AAMC – August 20, 2020

Dhruv Kazi, MD, MSc, MS (Cardiology, BIDMC) and colleagues quantified the effect of the COVID-19 pandemic on the numbers of patients seeking medical attention for select potentially life-threatening diagnoses.

The University of Texas MD Anderson Cancer Center has implemented a number of safety measures to protect against the spread of COVID-19, including screening for COVID-19 symptoms at the entrances to all campus locations.

As patients avoided hospitals and doctors’ offices, conditions like cancer and heart disease went untreated. Health care providers now stress the importance of non-COVID-19 care as the pandemic stretches on.

When the University of Texas MD Anderson Cancer Center in Houston paused cancer screenings in March to follow national guidance for dealing with the COVID-19 pandemic, Therese Bevers, MD, medical director of the Cancer Prevention Center, thought they would be able to reopen after a couple of weeks.

Instead, the screening center was transformed into a COVID-19 testing site and the cancer screenings stopped for more than three months.

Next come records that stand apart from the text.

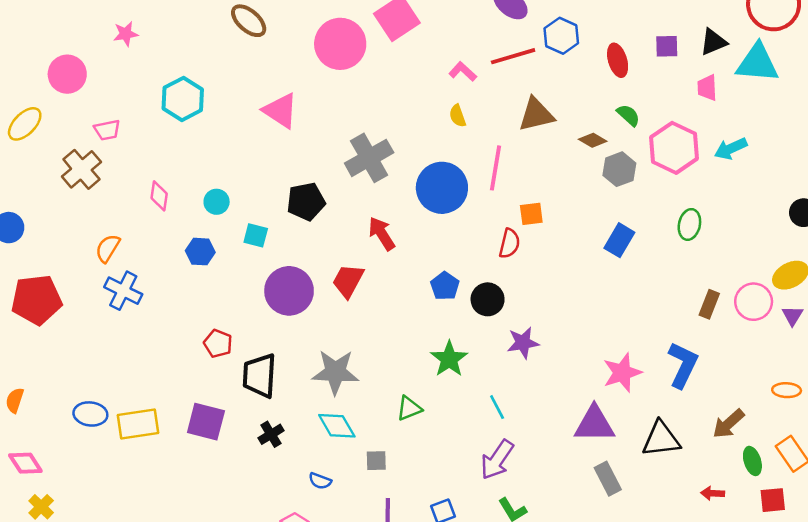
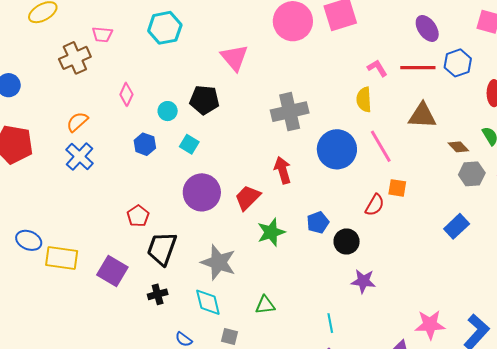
yellow semicircle: (457, 116) -> (364, 100), size x1.4
pink line: (496, 168) -> (381, 146), turned -56
black pentagon: (306, 202) -> (204, 100), moved
green star: (449, 359) -> (271, 232), moved

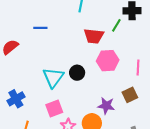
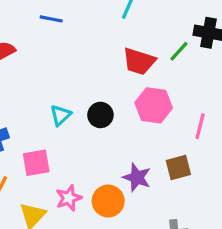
blue line: (40, 28) -> (51, 19), moved
cyan triangle: (53, 78) -> (61, 115), size x0.6
pink square: (54, 108) -> (36, 163), moved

“I wasn’t concerned about delaying screening for two weeks, but that turned into three to four months,” Bevers said. “I’ve seen women who tell me they found a lump [in their breast] in March, and when I’m seeing them [in July] it’s in the lymph nodes.”

In the early weeks of the pandemic, many patients forewent appointments and procedures that were considered “nonessential” as health care providers followed state and national guidance aimed at preserving personal protective equipment, opening more intensive care unit (ICU) capacity, and protecting workers and patients from catching the virus.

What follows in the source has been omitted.